Mr. Dyer says the TEF is also providing funds for the upgrading of several heritage sites, work on which has already started. These include the historic Devon House and Ward Theatre, the scenic Hope Gardens, as well as beautification work in Port Royal. He adds that the Seville Great House in St. Ann is also earmarked for renovation.
He points out that the projects are at varying stages of execution, and that the TEF Board initially decided on a $30 million allocation for the upgrading of Devon House. He says, however, that it may require increased funding, with “another estimate being done.”
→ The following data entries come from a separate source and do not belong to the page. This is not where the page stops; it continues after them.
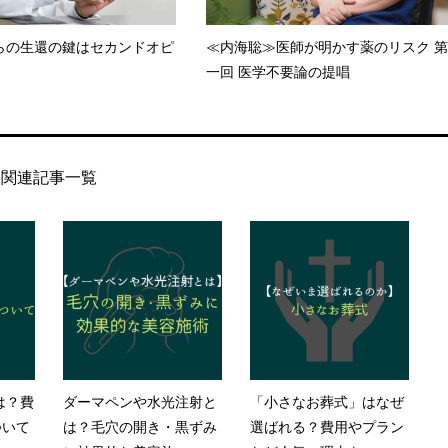
らの生還の鍵はセカンドオピ
≪内海聡≫医師が明かす薬のリスク 第
一回 医学不要論の提唱
関連記事一覧
は？費
ダーマペンや水光注射と
「小さなお葬式」はなぜ
ついて
は？毛穴の開き・黒ずみ
選ばれる？費用やプラン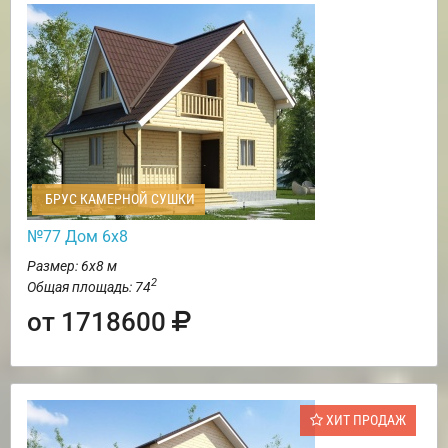
БРУС КАМЕРНОЙ СУШКИ
№77 Дом 6х8
Размер: 6х8 м
2
Общая площадь: 74
от 1718600
ХИТ ПРОДАЖ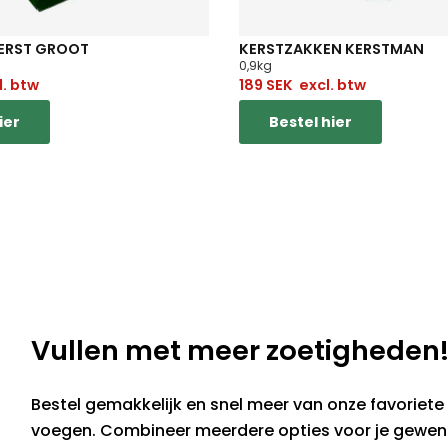
ERST GROOT
KERSTZAKKEN KERSTMAN
0,9kg
. btw
189
SEK
excl. btw
ier
Bestel hier
Vullen met meer zoetigheden
Bestel gemakkelijk en snel meer van onze favoriete 
voegen. Combineer meerdere opties voor je gewen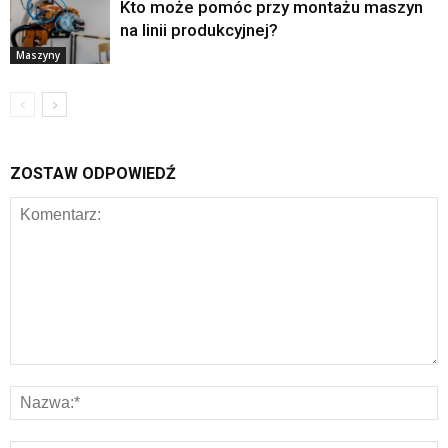
Kto może pomóc przy montażu maszyn
na linii produkcyjnej?
Maszyny
ZOSTAW ODPOWIEDŹ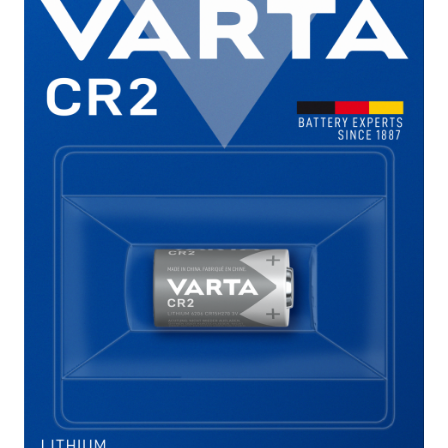
Incarcatoare acumulatori
Panouri fotovoltaice si accesorii
Panouri fotovoltaice
Sisteme prindere panouri
fotovoltaice
Accesorii
Invertoare
Invertoare Hibrid
Invertoare On-grid
Invertoare Off-grid
Controlere solare
MPPT
PWM
Convertoare de tensiune
Sisteme de stocare energie
LiFePO4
Additionally, he advises that work has commenced on some of the craft markets.Turning to other projects, Mr. Dyer says work is to be undertaken along the Montego Bay Hip Strip, which will see the old hospital site being developed into a park.”The design and all the drawings have been completed by the architects and the project is going out to tender this February. So (we expect) work to commence in another month to six weeks. This project is going to take up to about 10 months to be completed,” Mr. Dyer notes.
He also says plans are in the making for thematic developments for Negril and Ocho Rios. “We have signed contracts, (and) we have architects from Jamaica, combined with some from overseas, who are doing these theme designs. It is one of the ways of improving the nature tourism resort areas,” Mr. Dyer explains.The Chairman says another undertaking, to which serious consideration is being given, is the introduction of mobile police monitors. These, he explains, are units equipped with closed circuit cameras, capable of zooming in on activities within a four mile radius. One has already been acquired, he says.
“We recently bought one for the Montego Bay police, which will be used mainly along the Hip Strip, but (which) can be used for other events, for example the Air Jamaica Jazz and Blues Festival. This (unit) has been in operation for about two months now, and is something, which the police are finding very useful as it assists them in dealing with matters such as tourist harassment and other illicit activities. Depending on how it works, when we see how effective it is, then we will look at getting one each for Negril and Ocho Rios,” Mr. Dyer says.
For the medium to long term, Mr. Dyer says the TEF wants to ensure that Jamaica’s resort areas are “improved to the point where they become attractions.” “In other words, when you enter a resort town, you should know it’s a resort town with beautification undertaken, being properly maintained, (and) well kept; that’s the goal for us. And, of course, to look at heritage sites, to improve on them,” he advises.The TEF Chairman says the entity’s overall activities are administered by a 13-man team, comprising a Board of Management, and administrative staff. The Board comprises six members, including Deputy Chairman, John Byles; current JHTA President, Wayne Cummings; former JHTA President, Josef Forstmeyer; Montego Bay businessman, Mark Hart, and hotelier, Adam Stewart, son of hotel mogul, Gordon ‘Butch’ Stewart. Mr. Dyer says the TEF’s administrative staff comprises seven persons, headed by Executive Director, Ian Neita, and includes a project manager, all of whom operate out of Kingston.
“At the moment we are in the process of recruiting another project manager to be based in Montego Bay, because, although we don’t execute (projects), we still need to monitor what is going on,” Mr. Dyer tells JIS News.